-- PROBLEM DESCRIPTION --
Among the records below, which lines contain the string "intro"? Report them.

··········

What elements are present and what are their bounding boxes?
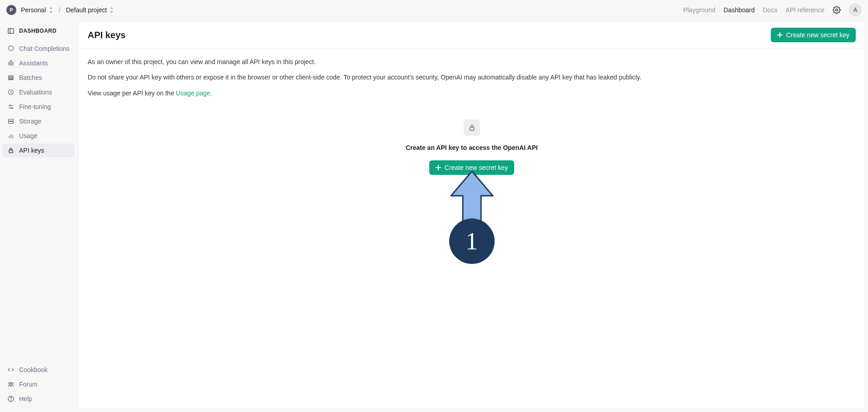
annotation-step-circle: 1 bbox=[449, 218, 495, 264]
sidebar-item-chat-completions[interactable]: Chat Completions bbox=[3, 42, 74, 55]
nav-docs[interactable]: Docs bbox=[763, 6, 777, 14]
database-icon bbox=[7, 118, 15, 125]
svg-point-5 bbox=[10, 63, 10, 64]
sidebar-item-label: API keys bbox=[19, 147, 44, 154]
nav-api-reference[interactable]: API reference bbox=[785, 6, 824, 14]
svg-point-26 bbox=[10, 400, 11, 401]
sidebar-item-label: Assistants bbox=[19, 60, 48, 67]
create-secret-key-button-center[interactable]: Create new secret key bbox=[429, 160, 514, 175]
org-switcher[interactable]: Personal bbox=[21, 6, 53, 14]
svg-rect-11 bbox=[9, 79, 14, 79]
svg-point-8 bbox=[10, 60, 11, 60]
sidebar-item-fine-tuning[interactable]: Fine-tuning bbox=[3, 100, 74, 114]
svg-rect-27 bbox=[470, 127, 474, 130]
empty-state-icon-box bbox=[464, 119, 480, 136]
robot-icon bbox=[7, 60, 15, 67]
sidebar-item-label: Help bbox=[19, 395, 32, 402]
lock-icon bbox=[7, 147, 15, 154]
breadcrumb-separator: / bbox=[59, 6, 60, 14]
create-button-label: Create new secret key bbox=[445, 164, 508, 171]
help-icon bbox=[7, 395, 15, 402]
people-icon bbox=[7, 381, 15, 388]
project-switcher[interactable]: Default project bbox=[66, 6, 114, 14]
sidebar: DASHBOARD Chat Completions Assistants Ba… bbox=[0, 20, 77, 412]
panel-icon bbox=[7, 27, 15, 35]
svg-rect-18 bbox=[9, 122, 14, 124]
sidebar-item-label: Fine-tuning bbox=[19, 103, 51, 110]
plus-icon bbox=[777, 32, 783, 38]
sidebar-item-assistants[interactable]: Assistants bbox=[3, 56, 74, 70]
sidebar-header[interactable]: DASHBOARD bbox=[3, 24, 74, 38]
svg-point-15 bbox=[10, 105, 11, 106]
sidebar-item-help[interactable]: Help bbox=[3, 392, 74, 406]
sidebar-item-label: Evaluations bbox=[19, 89, 52, 96]
sidebar-header-label: DASHBOARD bbox=[19, 28, 56, 34]
sidebar-item-label: Forum bbox=[19, 381, 37, 388]
annotation-step-number: 1 bbox=[466, 223, 478, 259]
nav-playground[interactable]: Playground bbox=[683, 6, 715, 14]
svg-rect-1 bbox=[8, 29, 14, 34]
svg-point-23 bbox=[9, 382, 10, 384]
intro-paragraph-3: View usage per API key on the Usage page… bbox=[88, 89, 856, 98]
target-icon bbox=[7, 89, 15, 96]
nav-dashboard[interactable]: Dashboard bbox=[724, 6, 755, 14]
updown-caret-icon bbox=[109, 7, 114, 13]
sidebar-item-evaluations[interactable]: Evaluations bbox=[3, 85, 74, 99]
main-body: As an owner of this project, you can vie… bbox=[79, 49, 865, 183]
code-icon bbox=[7, 366, 15, 373]
sidebar-item-api-keys[interactable]: API keys bbox=[3, 144, 74, 157]
tutorial-annotation: 1 bbox=[449, 170, 495, 264]
sidebar-item-usage[interactable]: Usage bbox=[3, 129, 74, 143]
bar-chart-icon bbox=[7, 132, 15, 139]
sidebar-nav: Chat Completions Assistants Batches Eval… bbox=[3, 42, 74, 157]
sidebar-item-label: Cookbook bbox=[19, 366, 48, 373]
sidebar-item-cookbook[interactable]: Cookbook bbox=[3, 363, 74, 377]
intro-paragraph-1: As an owner of this project, you can vie… bbox=[88, 57, 856, 66]
sidebar-item-storage[interactable]: Storage bbox=[3, 114, 74, 128]
chat-icon bbox=[7, 45, 15, 52]
create-button-label: Create new secret key bbox=[786, 31, 849, 39]
plus-icon bbox=[436, 165, 441, 170]
svg-point-16 bbox=[11, 107, 13, 109]
sidebar-item-forum[interactable]: Forum bbox=[3, 377, 74, 391]
topnav: Playground Dashboard Docs API reference … bbox=[683, 4, 862, 16]
stack-icon bbox=[7, 74, 15, 81]
gear-icon[interactable] bbox=[833, 6, 841, 14]
sidebar-item-label: Batches bbox=[19, 74, 42, 81]
intro-p3-prefix: View usage per API key on the bbox=[88, 89, 176, 97]
sidebar-item-label: Usage bbox=[19, 132, 37, 139]
org-avatar[interactable]: P bbox=[6, 5, 16, 15]
svg-rect-17 bbox=[9, 119, 14, 121]
svg-rect-10 bbox=[9, 77, 14, 79]
sidebar-item-label: Storage bbox=[19, 118, 41, 125]
svg-rect-9 bbox=[9, 75, 14, 77]
svg-point-24 bbox=[11, 382, 13, 384]
shell: DASHBOARD Chat Completions Assistants Ba… bbox=[0, 20, 868, 412]
sidebar-item-batches[interactable]: Batches bbox=[3, 71, 74, 84]
svg-point-0 bbox=[836, 9, 838, 11]
intro-p3-suffix: . bbox=[210, 89, 212, 97]
topbar: P Personal / Default project Playground … bbox=[0, 0, 868, 20]
usage-page-link[interactable]: Usage page bbox=[176, 89, 210, 97]
breadcrumb: P Personal / Default project bbox=[6, 5, 114, 15]
main-header: API keys Create new secret key bbox=[79, 21, 865, 49]
org-name-label: Personal bbox=[21, 6, 46, 14]
create-secret-key-button[interactable]: Create new secret key bbox=[771, 28, 856, 42]
empty-state: Create an API key to access the OpenAI A… bbox=[88, 119, 856, 175]
sidebar-item-label: Chat Completions bbox=[19, 45, 69, 52]
svg-point-6 bbox=[11, 63, 12, 64]
lock-icon bbox=[468, 124, 476, 132]
user-avatar[interactable]: A bbox=[849, 4, 862, 16]
sliders-icon bbox=[7, 103, 15, 110]
sidebar-footer: Cookbook Forum Help bbox=[3, 363, 74, 406]
arrow-up-icon bbox=[449, 170, 495, 229]
sidebar-spacer bbox=[3, 157, 74, 363]
main-panel: API keys Create new secret key As an own… bbox=[78, 21, 865, 409]
project-name-label: Default project bbox=[66, 6, 107, 14]
intro-paragraph-2: Do not share your API key with others or… bbox=[88, 73, 856, 82]
empty-state-headline: Create an API key to access the OpenAI A… bbox=[406, 143, 538, 152]
updown-caret-icon bbox=[49, 7, 53, 13]
svg-rect-22 bbox=[9, 150, 13, 153]
page-title: API keys bbox=[88, 30, 125, 40]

··········

-- THE COMPLETED TASK --
intro-paragraph-3: View usage per API key on the Usage page… bbox=[88, 89, 856, 98]
intro-paragraph-1: As an owner of this project, you can vie… bbox=[88, 57, 856, 66]
intro-p3-prefix: View usage per API key on the bbox=[88, 89, 176, 97]
intro-p3-suffix: . bbox=[210, 89, 212, 97]
intro-paragraph-2: Do not share your API key with others or… bbox=[88, 73, 856, 82]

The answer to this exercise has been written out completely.